Working with Multiple Age-Length Keys

Computing and applying age-length keys at once for multiple groups.
Data Wrangling
Age-Length Key
purr
Author

Derek H. Ogle

Published

Apr 23, 2023

Modified

Apr 24, 2023

Introduction

An age-length key (ALK) describes the relationship between length (category) and age of fish. An estimated age may be assigned to unaged fish in a sample based on the ALK derived from aged fish from the same (or very closely related) sample as described by Isermann and Knight (2005) and implemented in FSA (Ogle 2016). It is critical to this process that the ALK is representative of the fish to which ages will be assigned. Thus, for example, it is not recommended to use an ALK developed from fish collected in one year to assign age to fish collected in another year.1

  • 1 The same argument can be made for fish from different areas.
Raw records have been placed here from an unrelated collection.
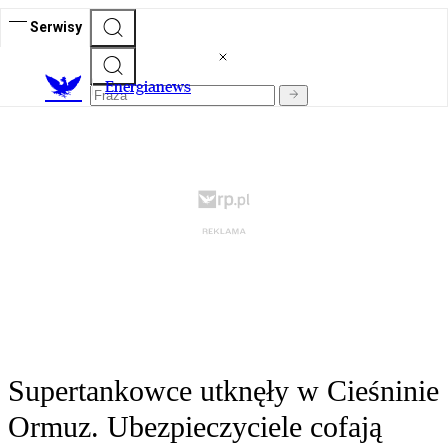
Serwisy
E
nergianews
Supertankowce utknęły w Cieśninie
Ormuz. Ubezpieczyciele cofają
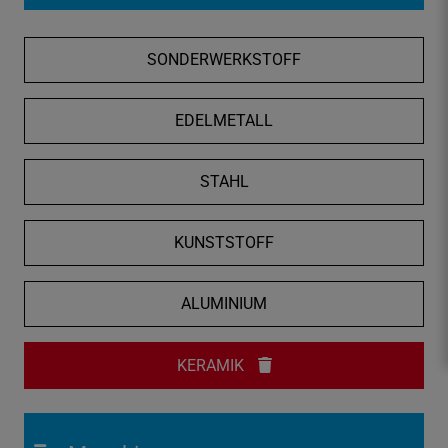
f
n
SONDERWERKSTOFF
e
n
/
EDELMETALL
s
c
STAHL
h
l
i
KUNSTSTOFF
e
ß
ALUMINIUM
e
n
KERAMIK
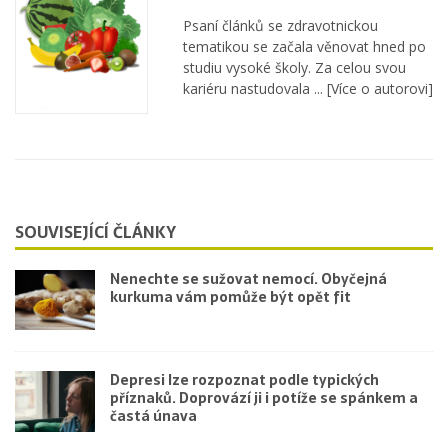
Psaní článků se zdravotnickou
tematikou se začala věnovat hned po
studiu vysoké školy. Za celou svou
kariéru nastudovala ...
[Více o autorovi]
SOUVISEJÍCÍ ČLÁNKY
Nenechte se sužovat nemocí. Obyčejná
kurkuma vám pomůže být opět fit
Depresi lze rozpoznat podle typických
příznaků. Doprovází ji i potíže se spánkem a
častá únava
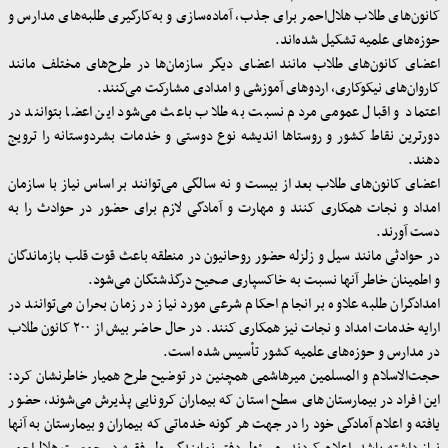
کانون‌های طلاب هلال‌احمر برای جذب، آماده‌سازی و به‌کارگیری طلبه‌های مدارس و
حوزه‌های علمیه تشکیل شده‌اند
.
اعضای کانون‌های طلاب مانند اعضای دیگر سازمان‌ها در طرح‌های مختلف مانند
کاروان‌های نیکوکاری، اردوهای آموزشی و امدادی مشارکت می‌کنند
.
اعتماد و اقبال عمومی مردم نسبت به طلاب باعث می‌شود این اعضا بتوانند در
دورترین نقاط کشور و روستاها اندیشه نوع دوستی و خدمات بشردوستانه را ترویج
دهند
.
اعضای کانون‌های طلاب بعد از بیست‌ و نه سالگی می‌توانند بر اساس نیاز با سازمان
امداد و نجات همکاری کنند و مهارت و آمادگی لازم برای حضور در حوادث را به
دست آورند
.
در حوادثی مانند سیل و زلزله حضور روحانیون در منطقه باعث قوت قلب بازماندگان
و اطمینان خاطر آنها نسبت به خاکسپاری صحیح درگذشتگان می‌شود
.
امدادگران طلبه علاوه بر انجام احکام شرعی مورد نیاز در زمان بحران می‌توانند در
ارایه خدمات امداد و نجات نیز همکاری کنند. در حال حاضر بیش از ۲۰۰ کانون طلاب
در مدارس و حوزه‌های علمیه کشور تأسیس شده است
.
حجت‌الاسلام‌ و المسلمین میرهاشمی همچنین در توضیح طرح همیار خاطرنشان کرد:
این افراد در بیمارستان‌های سطح استان که بیماران کرونایی پذیرش می‌شوند، حضور
یافته و اعلام آمادگی خود را در جهت هر گونه خدماتی که بیماران و بیمارستان به آنها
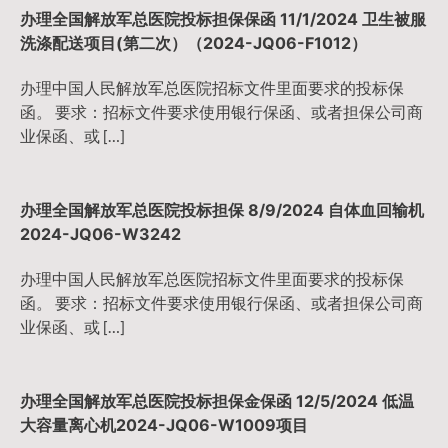
办理全国解放军总医院投标担保保函 11/1/2024 卫生被服
洗涤配送项目(第二次）（2024-JQ06-F1012）
办理中国人民解放军总医院招标文件里面要求的投标保
函。 要求：招标文件要求使用银行保函、或者担保公司商
业保函、或 […]
办理全国解放军总医院投标担保 8/9/2024 自体血回输机
2024-JQ06-W3242
办理中国人民解放军总医院招标文件里面要求的投标保
函。 要求：招标文件要求使用银行保函、或者担保公司商
业保函、或 […]
办理全国解放军总医院投标担保金保函 12/5/2024 低温
大容量离心机2024-JQ06-W1009项目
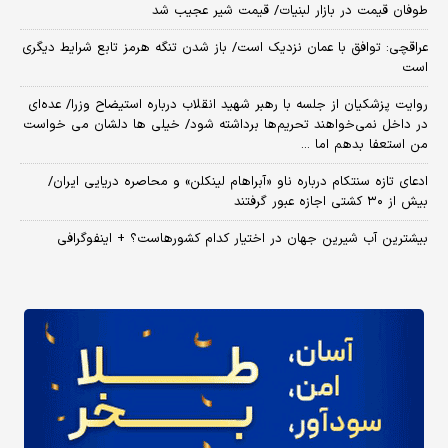
طوفان قیمت در بازار لبنیات/ قیمت شیر عجیب شد
عراقچی: توافق با عمان نزدیک است/ باز شدن تنگه هرمز تابع شرایط دیگری
است
روایت پزشکیان از جلسه با رهبر شهید انقلاب درباره استیضاح وزرا/ عده‌ای
در داخل نمی‌خواهند تحریم‌ها برداشته شود/ خیلی ها دلشان می خواست
من استعفا بدهم اما ...
ادعای تازه سنتکام درباره ناو «آبراهام لینکلن» و محاصره دریایی ایران/
بیش از ۳۰ کشتی اجازه عبور گرفتند
بیشترین آب شیرین جهان در اختیار کدام کشورهاست؟ + اینفوگرافی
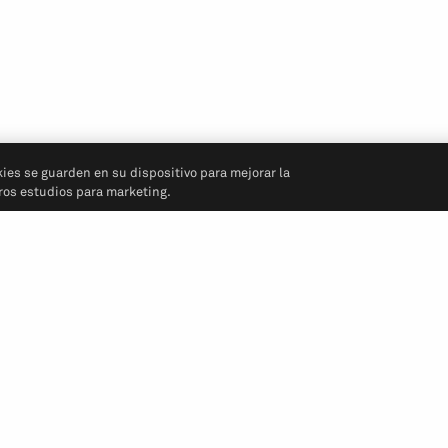
kies se guarden en su dispositivo para mejorar la
tros estudios para marketing.
Síganos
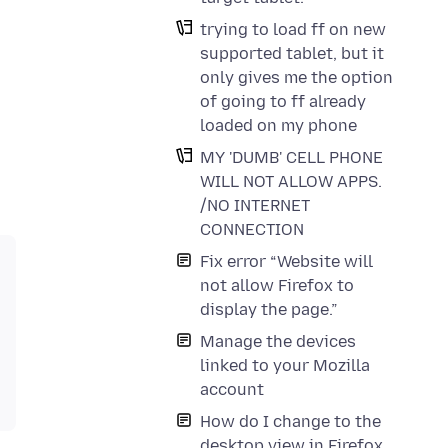
trying to load ff on new
supported tablet, but it
only gives me the option
of going to ff already
loaded on my phone
MY 'DUMB' CELL PHONE
WILL NOT ALLOW APPS.
/NO INTERNET
CONNECTION
Fix error “Website will
not allow Firefox to
display the page.”
Manage the devices
linked to your Mozilla
account
How do I change to the
desktop view in Firefox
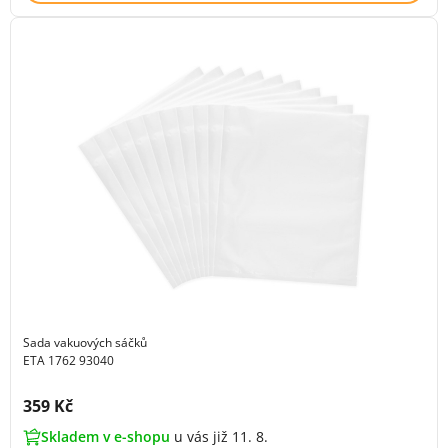
Sada vakuových sáčků
ETA 1762 93040
Cena s DPH:
359 Kč
Skladem v e-shopu
u vás již 11. 8.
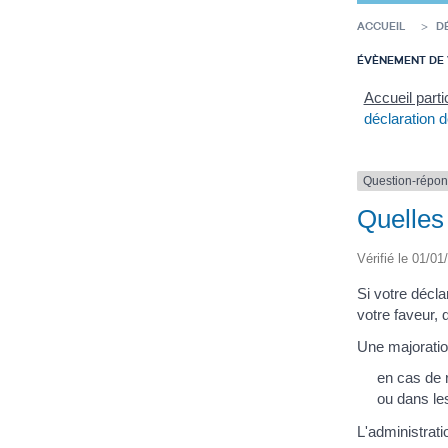
ACCUEIL
D
ÉVÈNEMENT DE 
Accueil parti
déclaration 
Question-répo
Quelles
Vérifié le 01/01
Si votre décl
votre faveur, 
Une majoratio
en cas de r
ou dans les
L'administrat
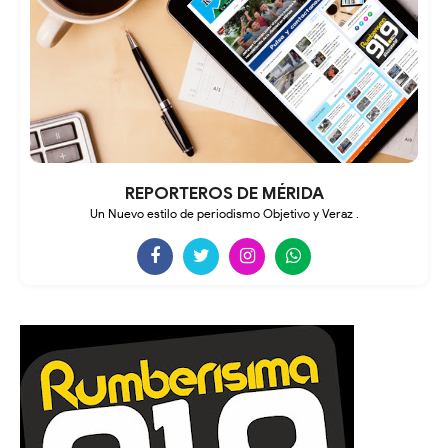
REPORTEROS DE MÉRIDA
Un Nuevo estilo de periodismo Objetivo y Veraz .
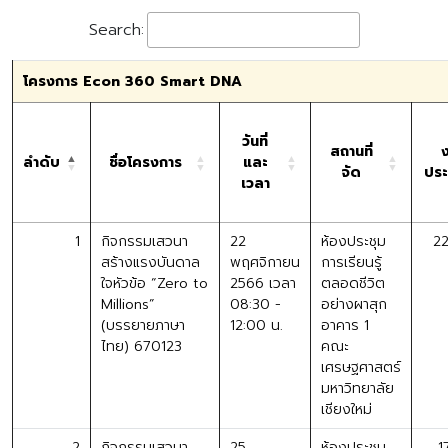
Search:
โครงการ Econ 360 Smart DNA
วันที่
สถานที่
ลำดับ
ชื่อโครงการ
และ
จัด
ปร
เวลา
1
กิจกรรมเสวนา
22
ห้องประชุม
22
สร้างแรงบันดาล
พฤศจิกายน
การเรียนรู้
ใจหัวข้อ “Zero to
2566 เวลา
ตลอดชีวิต
Millions”
08:30 -
อย่างผาสุก
(บรรยายภาษา
12:00 น.
อาคาร 1
ไทย) 670123
คณะ
เศรษฐศาสตร์
มหาวิทยาลัย
เชียงใหม่
2
กิจกรรมเสวนา
25
ห้องประชุม
1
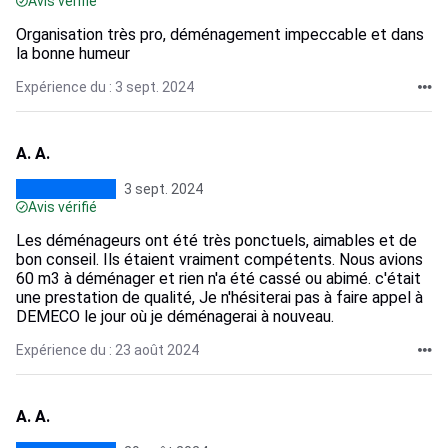
Avis vérifié
Organisation très pro, déménagement impeccable et dans
la bonne humeur
Expérience du : 3 sept. 2024
A. A.
3 sept. 2024
Avis vérifié
Les déménageurs ont été très ponctuels, aimables et de
bon conseil. Ils étaient vraiment compétents. Nous avions
60 m3 à déménager et rien n'a été cassé ou abimé. c'était
une prestation de qualité, Je n'hésiterai pas à faire appel à
DEMECO le jour où je déménagerai à nouveau.
Expérience du : 23 août 2024
A. A.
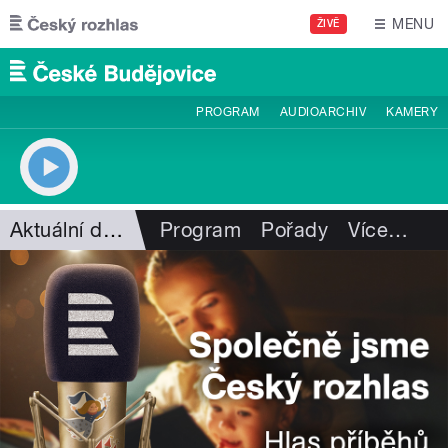
Přejít k hlavnímu obsahu
MENU
ŽIVĚ
PROGRAM
AUDIOARCHIV
KAMERY
Aktuální dění
Program
Pořady
Více
…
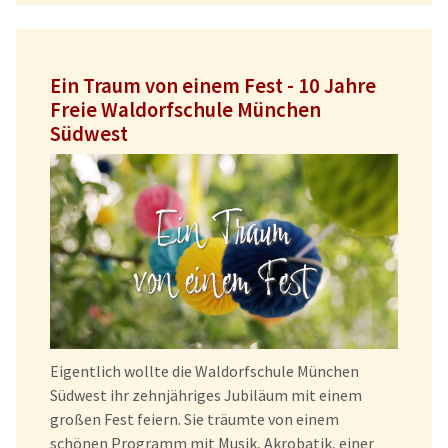
Ein Traum von einem Fest - 10 Jahre
Freie Waldorfschule München
Südwest
Eigentlich wollte die Waldorfschule München
Südwest ihr zehnjähriges Jubiläum mit einem
großen Fest feiern. Sie träumte von einem
schönen Programm mit Musik, Akrobatik, einer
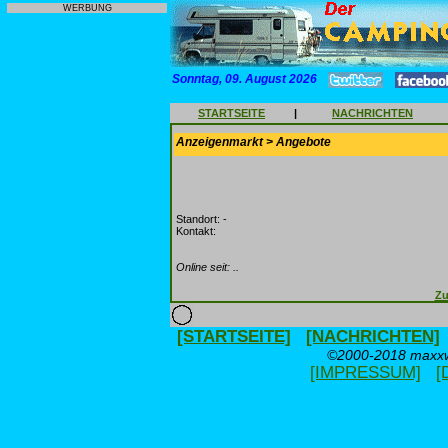
WERBUNG
Sonntag, 09. August 2026
STARTSEITE
|
NACHRICHTEN
Anzeigenmarkt > Angebote
Standort: -
Kontakt:
Online seit: ..
Zu
[STARTSEITE]
[NACHRICHTEN]
©2000-2018 maxxwe
[IMPRESSUM]
[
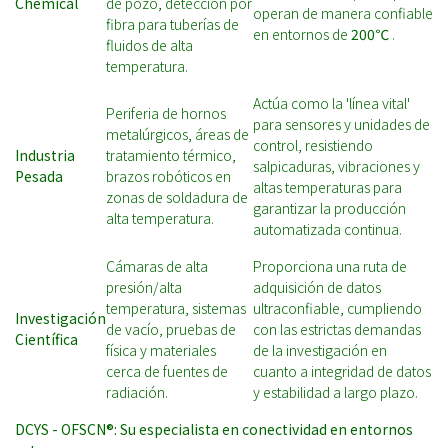
Chemical
de pozo, detección por
operan de manera confiable
fibra para tuberías de
en entornos de
200℃
.
fluidos de alta
temperatura.
Actúa como la 'línea vital'
Periferia de hornos
para sensores y unidades de
metalúrgicos, áreas de
control, resistiendo
Industria
tratamiento térmico,
salpicaduras, vibraciones y
Pesada
brazos robóticos en
altas temperaturas para
zonas de soldadura de
garantizar la producción
alta temperatura.
automatizada continua.
Cámaras de alta
Proporciona una ruta de
presión/alta
adquisición de datos
temperatura, sistemas
ultraconfiable, cumpliendo
Investigación
de vacío, pruebas de
con las estrictas demandas
Científica
física y materiales
de la investigación en
cerca de fuentes de
cuanto a integridad de datos
radiación.
y estabilidad a largo plazo.
DCYS - OFSCN®: Su especialista en conectividad en entornos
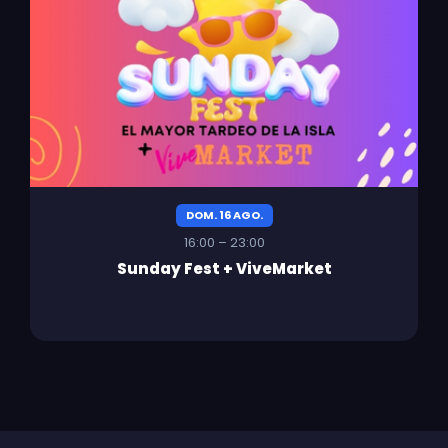
DOM. 16 AGO.
16:00 – 23:00
Sunday Fest + ViveMarket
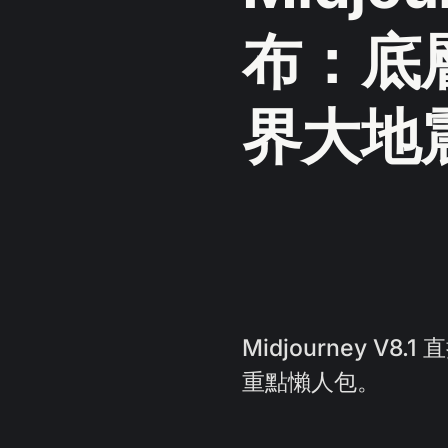
布：底
界大地
Midjourney 
重點懶人包。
  • This recommendation can lead to cumbersome data wrangling during analysis. For example, suppose that samples of fish were collected from two different areas over a five year period. In this case separate age-length keys would be required to be developed and applied for the ten combinations of locations and years. For each location-year the specific data would need to be isolated and for that data the ALK developed and applied, which has several steps as was shown in Ogle (2016) and will be outlined below. The final data produced for each location-year would then need to be combined back together to make an overall data set. In other words, using the Isermann and Knight (2005) method to assign estimated ages to unaged fish for multiple groups of fish is quite a bit of work. The goal of this post is to provide a more efficient method to accomplish this task.

    The following packages are loaded for use below.

    library(tidyverse)  # for dplyr, tidyr, purr packages
    library(FSA)        # for ALK functionality

    The random number seed was set to ensure repeatability for the random components of alkIndivAge() below.

    set.seed(14354454)

     

    Age-Length Keys in FSA

    Original Example from Ogle (2016)

    Ogle (2016) demonstrated the Isermann and Knight (2005) method for assigning ages to unaged Creek Chubs (Semotilus atromaculatus). The portion of the script used there to produce a final data frame with ages for all sampled fish is shown below.2

  • 2 This code was extracted from the script provided here. It is slightly modified here to maintain the original unaltered data frame in cc.

  • ## Load data
    cc <- read.csv("https://derekogle.com/IFAR/scripts/CreekChub.csv")
    ## Add length category variable
    cc1 <- cc |> mutate(lcat10=lencat(len,w=10))
    ## Separate aged and unaged fish
    cc1.unaged <- filter(cc1,is.na(age))
    cc1.aged <- filter(cc1,!is.na(age))
    ## Develop ALK from aged fish
    alk.freq <- xtabs(~lcat10+age,data=cc1.aged)
    alk <- prop.table(alk.freq,margin=1)
    ## Use I-K method to assign ages to unaged fish
    cc1.unaged.mod <- alkIndivAge(alk,age~len,data=cc1.unaged)
    ## Create overall data frame with ages for all fish
    cc1.fnl <- rbind(cc1.aged,cc1.unaged.mod)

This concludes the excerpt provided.